Thursday, September 17, 2009
In early 1997, during my junior year of high school, I was the proud owner of a several-month-old Nintendo 64. Having been a huge Nintendo fan since the tender age of eight, I, of course, was very much keen on the console – despite its lack of releases – and was equally excited to try and quench my thirst for knowledge of the system with the final frontier of the twentieth century, the internet (another technological newborn, incidentally, in my house).
What was waiting for me on the other side of the information superhighway was a meager, but lovingly tended to, site called N64.com. Little more than a collection of sparsely written news articles – I still vividly recall a curt piece about the voice of Mario being heard for the very first time, a gaming landmark, in Super Mario 64 – and an “otaku” section, it was still love at first sight. And post after post, link after link, the name that kept popping up was Matt Casamassina.
Over the years, as N64.com became IGN64.com became IGNcube.com became IGNwii.com, the love affair continued. And through the never-ending parade of changing domains and evolving site designs and editor musical chairs, Casamassina remained the sole constant. He has steered the good ship Nintendo at IGN for twelve years, declaring his love for underdogs like Eternal Darkness and Zack and Wiki, proclaiming his disdain for Tingle, jibbing the big N with editorials and podcasts named Voice Chat, wrestling Perrin Kaplan to the floor, and posing as Ed the Janitor.
He became a familiar presence across this time, a friendly face and tireless traveling companion down the long and winding road of fandom, reinforced by the fact that I spent nearly as much time with him as some of my good friends. I’ve “known” him through many a personal milestone in my life: graduation from both high school and college; my one-year tenure as a sensei in Japan; my first publication; marriage; the purchasing of my first house. And, likewise, I’ve been (an infinitesimally small) witness to many a development of his life, to his marriage and the birth of his daughters and the death of his father.
And now he’s leaving.
I suppose “leaving” is the wrong word; he’s trading his current position as editor-in-chief for the new title of editor-at-large, becoming a free-floating agent of chaos within the mega-structure that IGN has become over the past decade. And while I greatly anticipate hearing his input on a now-unfettered list of topics outside the strict domain that is Nintendo, his loss as the bedrock of the Nintendo team will still be deeply felt, and it still strongly reflects the end of an era.

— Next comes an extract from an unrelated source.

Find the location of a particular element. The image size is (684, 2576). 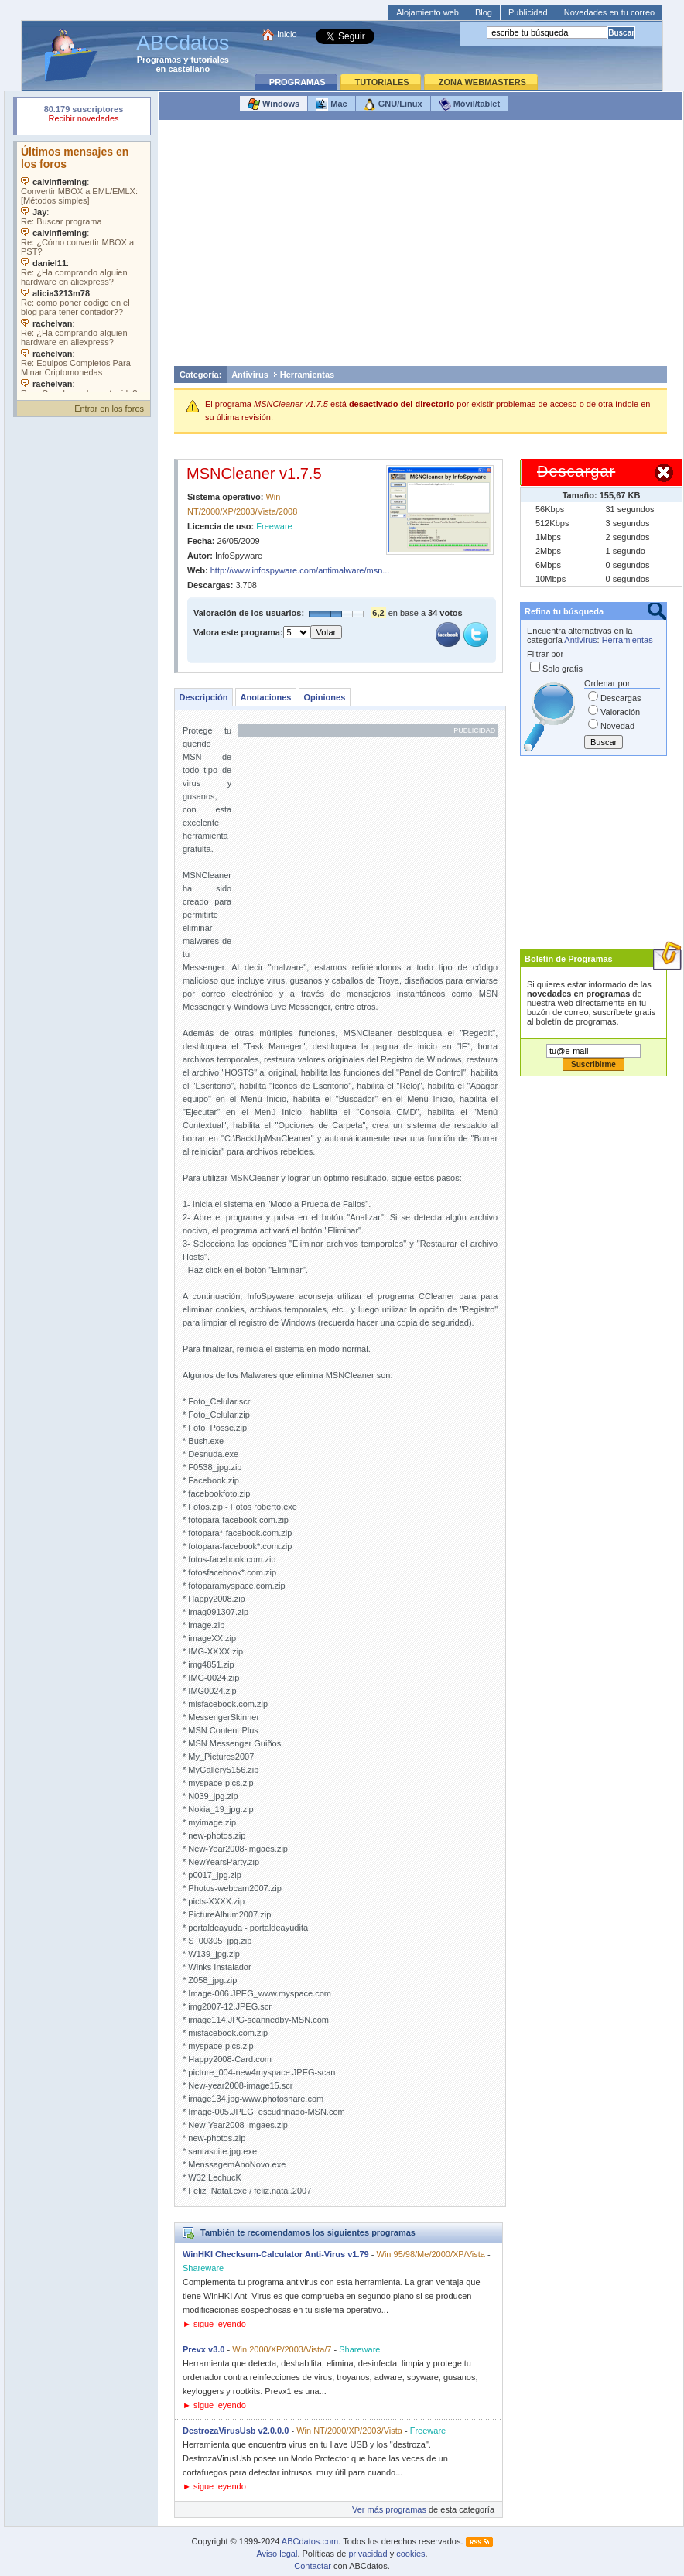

It is, all histrionics aside, a sad development. It reminds me of the Nintendo that I used to know – more than just a company that turned out the gold standard of traditional (read: hardcore) gaming, such as Super Mario Bros. 3 and Stafox and, most especially, The Legend of Zelda: Ocarina of Time, but also the people who constituted that company: Arakawa Minoru, Howard Lincoln, Howard Phillips, the aforementioned Perrin Kaplan. It is a generational shift and a turn that every generation universally suffers and absorbs, of course. It also is the essence of samsara. No wonder the older individuals get, the more their appreciation of nostalgia is refined and defined.
Amidst the melodrama and the melancholy, the remembrance of friends gone and the anticipation of joys to come, I should like to not only commend Casamassina on helping to make IGN the powerhouse of reporting and entertaining that it is, and, of course, to compliment him on the vast body of work that he has left behind, permanently buoyed by the passions of online zealots the world over, but to issue him a heartfelt thank you for all the time spent and what could only be described as love dedicated to his craft. It is such passion that elevates the otherwise immaterial hobby of videogames into unvarnished art and which connects one singular individual on this vast planet to another, even if the words they exchange are few and far between – or, indeed, nonexistent.
Beyond a fond farewell, there is only one last sentiment to voice – that most sacred vow between all travelers on all journeys everywhere:
We will see you down the road a ways.